Find the slope of the line through the center and the point of tangency. Note that the tangent will be perpendicular to radius line of the circle at the point of tangency, so the perpendicular slope is the slope of the tangent.

Then plug the perpendicular slope and the point of tangency into one of the formulas for equations of straight lines to find the tangent line's equation. (I get the same equation that you did.)

Originally Posted by milan
ii) find the equations of the two chords, each of length 6(squareroot of 2), which are parallel to the tangent.
You have the tangent-line's slope, so you know the slope of the two chords.

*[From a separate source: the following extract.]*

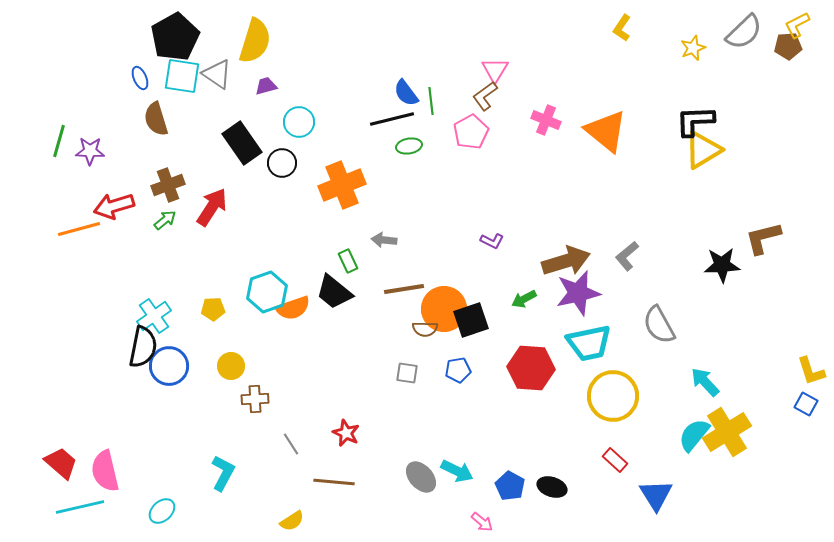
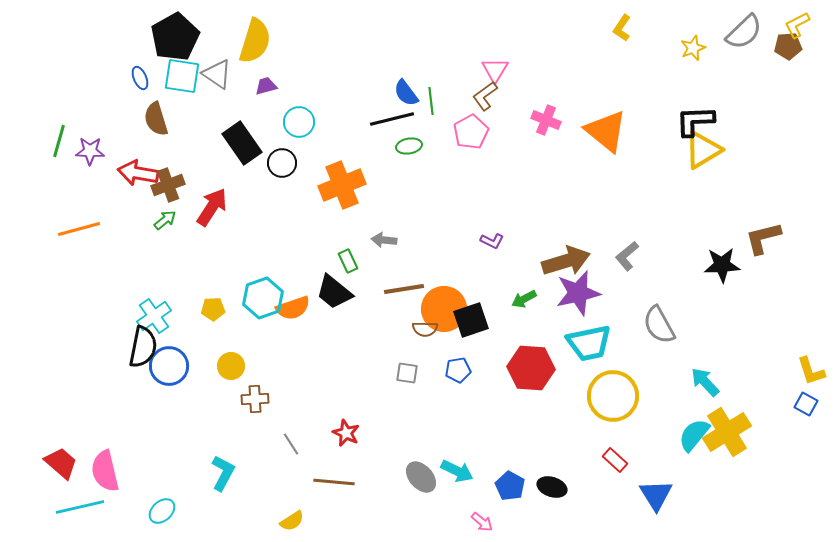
red arrow at (114, 206): moved 24 px right, 33 px up; rotated 27 degrees clockwise
cyan hexagon at (267, 292): moved 4 px left, 6 px down
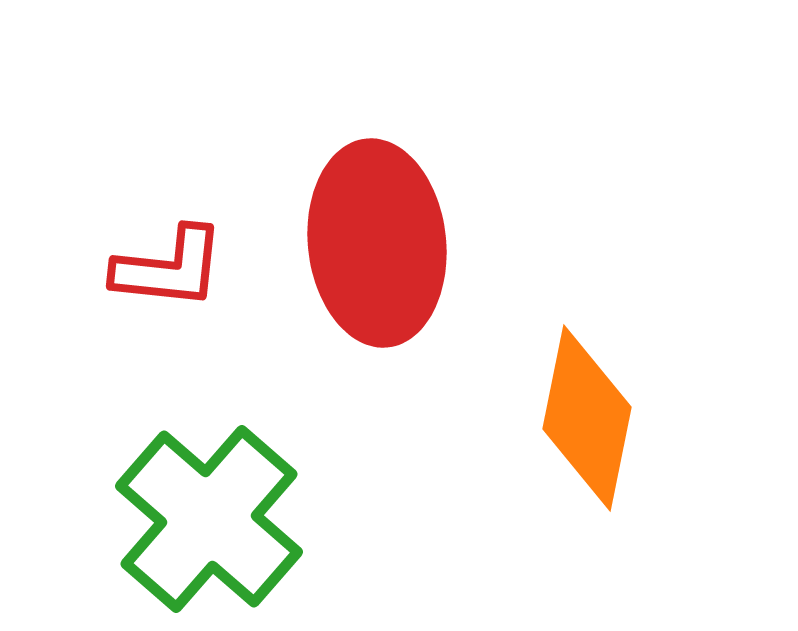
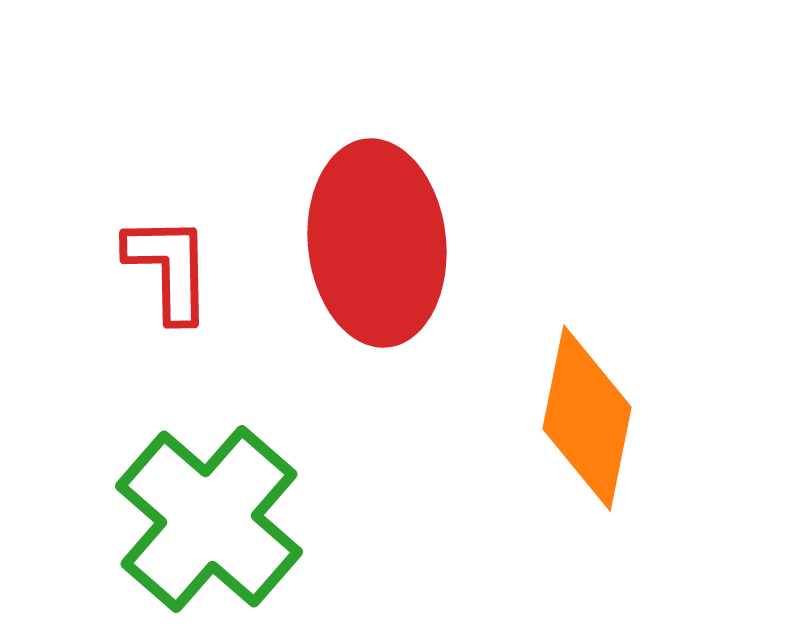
red L-shape: rotated 97 degrees counterclockwise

From the circle equation, you know that the radius is 5*sqrt[2].

There's probably a "nicer" way to do this, but one method might be as follows:

The line from the center to the midpoint of one of the chords will have a slope of m = 1. Find the equation, through the center, of the line with this slope.

Draw the circle with its two chords. (The particular scale isn't important. The drawing is just a helpful way of keeping track of stuff.) Draw the line from the center to the midpoint of one of the chords. Also draw the radius lines from the center to either end of this chord. You should now have two identical right triangles.

Label the side of a triangle along the chord as 3sqrt[2] and the side corresponding to a radius line as 5sqrt[2]. Use the Pythagorean Theorem to find the length of the remaining side. This gives the distance of the chord from the center of the circle.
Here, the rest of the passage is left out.